RFC 2376 (rfc2376) - Page 2 of 15


XML Media Types



Alternative Format: Original Text Document



RFC 2376                    XML Media Types                    July 1998


   7 REFERENCES .....................................................13
   8 ACKNOWLEDGEMENTS ...............................................14
   9 ADDRESSES OF AUTHORS ...........................................14
   10 FULL COPYRIGHT STATEMENT ......................................15

1  Introduction

   The World Wide Web Consortium (W3C) has issued a Recommendation
   [REC-XML] which defines the Extensible Markup Language (XML), version
   1. To enable the exchange of XML network entities, this document
   proposes two new media types, text/xml and application/xml.

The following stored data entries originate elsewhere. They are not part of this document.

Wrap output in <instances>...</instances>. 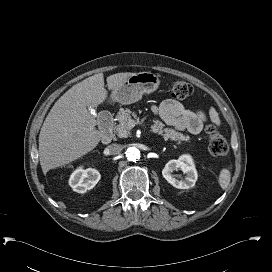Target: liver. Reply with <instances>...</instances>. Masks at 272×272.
I'll use <instances>...</instances> for the list:
<instances>
[{"label":"liver","mask_w":272,"mask_h":272,"mask_svg":"<svg viewBox=\"0 0 272 272\" xmlns=\"http://www.w3.org/2000/svg\"><path fill=\"white\" fill-rule=\"evenodd\" d=\"M136 73H116L107 77L113 90ZM107 98L103 73L72 86L53 105L39 134V160L42 171L69 164L93 150L102 134L88 107H97Z\"/></svg>","instance_id":"1"}]
</instances>
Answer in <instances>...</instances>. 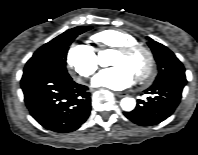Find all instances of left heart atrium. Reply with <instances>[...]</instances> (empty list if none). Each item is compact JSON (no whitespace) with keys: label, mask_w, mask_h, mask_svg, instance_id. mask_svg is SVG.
<instances>
[{"label":"left heart atrium","mask_w":198,"mask_h":155,"mask_svg":"<svg viewBox=\"0 0 198 155\" xmlns=\"http://www.w3.org/2000/svg\"><path fill=\"white\" fill-rule=\"evenodd\" d=\"M135 81V75L126 65L100 71L92 80L94 86L109 88L112 90H123L131 86Z\"/></svg>","instance_id":"1"}]
</instances>
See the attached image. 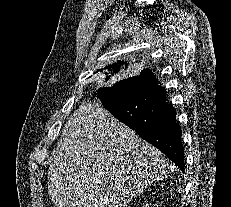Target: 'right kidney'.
<instances>
[{
  "mask_svg": "<svg viewBox=\"0 0 231 207\" xmlns=\"http://www.w3.org/2000/svg\"><path fill=\"white\" fill-rule=\"evenodd\" d=\"M143 207H149V205H148V204H146V206H143Z\"/></svg>",
  "mask_w": 231,
  "mask_h": 207,
  "instance_id": "right-kidney-1",
  "label": "right kidney"
}]
</instances>
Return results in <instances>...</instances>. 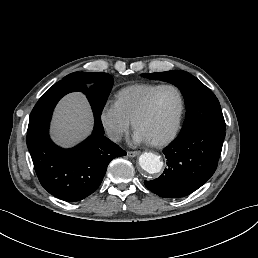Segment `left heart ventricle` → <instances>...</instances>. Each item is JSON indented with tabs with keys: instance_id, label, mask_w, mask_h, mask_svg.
Instances as JSON below:
<instances>
[{
	"instance_id": "b2bd125f",
	"label": "left heart ventricle",
	"mask_w": 258,
	"mask_h": 258,
	"mask_svg": "<svg viewBox=\"0 0 258 258\" xmlns=\"http://www.w3.org/2000/svg\"><path fill=\"white\" fill-rule=\"evenodd\" d=\"M179 111L177 93L170 88L156 93L148 115L141 121L139 132L142 136L161 139L173 131Z\"/></svg>"
}]
</instances>
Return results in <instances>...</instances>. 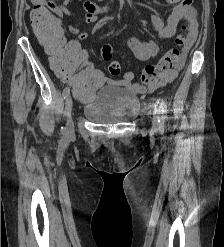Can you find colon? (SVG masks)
<instances>
[{"label":"colon","mask_w":224,"mask_h":247,"mask_svg":"<svg viewBox=\"0 0 224 247\" xmlns=\"http://www.w3.org/2000/svg\"><path fill=\"white\" fill-rule=\"evenodd\" d=\"M53 4L36 6L31 13L32 29L39 42L54 54L53 66L60 77L70 83L75 94L82 101L90 100L100 80L95 71L85 65L87 53L74 41L65 42L58 19L52 14ZM186 27H183V31ZM185 43L183 34L176 39V46L169 49L157 64L148 65L143 72L142 82L152 84L171 71L179 57V47ZM113 49L105 45L101 50L102 58L109 62V72L113 76L121 73L119 62L112 60Z\"/></svg>","instance_id":"obj_1"}]
</instances>
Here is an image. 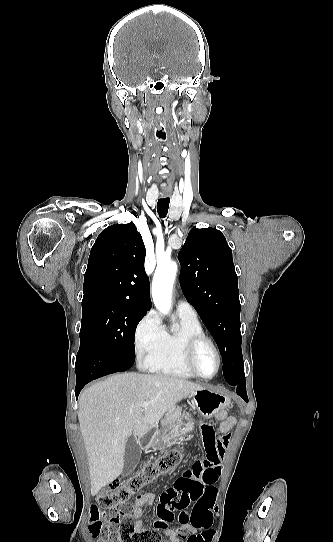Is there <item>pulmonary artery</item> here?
<instances>
[{
	"label": "pulmonary artery",
	"instance_id": "1",
	"mask_svg": "<svg viewBox=\"0 0 333 542\" xmlns=\"http://www.w3.org/2000/svg\"><path fill=\"white\" fill-rule=\"evenodd\" d=\"M176 314L189 319H197V312L194 307L186 300L180 299L176 306Z\"/></svg>",
	"mask_w": 333,
	"mask_h": 542
}]
</instances>
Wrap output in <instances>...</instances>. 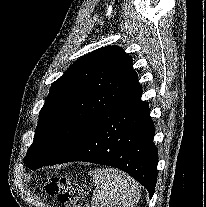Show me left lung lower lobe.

   XML entities are currently exchanged on the World Wide Web, and XML
   is also used for property values and parameter marshalling by the
   WebDAV protocol for remote web authoring. Thus, there is a need for a
   media type to properly label the exchange of XML network entities.
   (Note that, as sometimes happens between two communities, both MIME
   and XML have defined the term entity, with different meanings.)

   Although XML is a subset of the Standard Generalized Markup Language
   (SGML) [ISO-8897], and currently is assigned the media types
   text/sgml and application/sgml, there are several reasons why use of
   text/sgml or application/sgml to label XML is inappropriate. First,
   there exist many applications which can process XML, but which cannot
   process SGML, due to SGML's larger feature set. Second, SGML
   applications cannot always process XML entities, because XML uses
   features of recent technical corrigenda to SGML.  Third, the
   definition of text/sgml and application/sgml [RFC-1874] includes
   parameters for SGML bit combination transformation format (SGML-
   bctf), and SGML boot attribute (SGML-boot). Since XML does not use
   these parameters, it would be ambiguous if such parameters were given
   for an XML entity.  For these reasons, the best approach for labeling
   XML network entities is to provide new media types for XML.

   Since XML is an integral part of the WebDAV Distributed Authoring
   Protocol, and since World Wide Web Consortium Recommendations have
   conventionally been assigned IETF tree media types, and since similar
   media types (HTML, SGML) have been assigned IETF tree media types,
   the XML media types also belong in the IETF media types tree.